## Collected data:
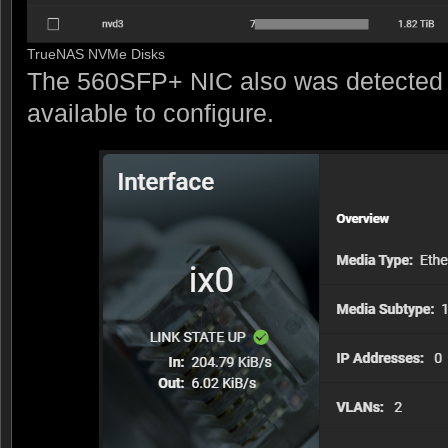
TrueNAS NVMe Disks
The 560SFP+ NIC also was detected 
available to configure.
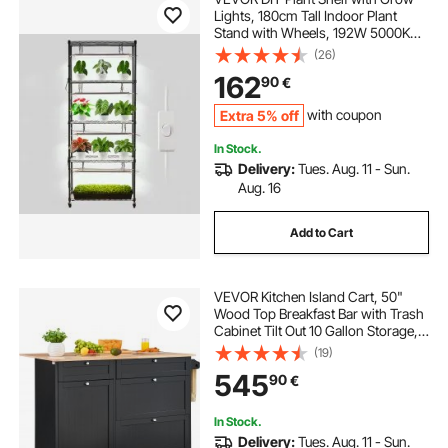
Lights, 180cm Tall Indoor Plant
Stand with Wheels, 192W 5000K
Full Spectrum Grow Lights, Heavy
(26)
Duty Metal Plants Display Rack,
162
90
€
Flower Pot Holder for Seed Starting
Extra 5% off
with coupon
In Stock.
Delivery:
Tues. Aug. 11 - Sun.
Aug. 16
Add to Cart
VEVOR Kitchen Island Cart, 50"
Wood Top Breakfast Bar with Trash
Cabinet Tilt Out 10 Gallon Storage,
Farmhouse Dining Living Room
(19)
Table with Drop Leaf, Towel Bar,
545
90
€
Drawer, Black
In Stock.
Delivery:
Tues. Aug. 11 - Sun.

## DESCRIPTION OF THE TASK:
Every line above is to be written out unchanged, with the pictures omitted.

## YOUR SOLUTION:
TrueNAS NVMe Disks
The 560SFP+ NIC also was detected 
available to configure.
Lights, 180cm Tall Indoor Plant
Stand with Wheels, 192W 5000K
Full Spectrum Grow Lights, Heavy
(26)
Duty Metal Plants Display Rack,
162
90
€
Flower Pot Holder for Seed Starting
Extra 5% off
with coupon
In Stock.
Delivery:
Tues. Aug. 11 - Sun.
Aug. 16
Add to Cart
VEVOR Kitchen Island Cart, 50"
Wood Top Breakfast Bar with Trash
Cabinet Tilt Out 10 Gallon Storage,
Farmhouse Dining Living Room
(19)
Table with Drop Leaf, Towel Bar,
545
90
€
Drawer, Black
In Stock.
Delivery:
Tues. Aug. 11 - Sun.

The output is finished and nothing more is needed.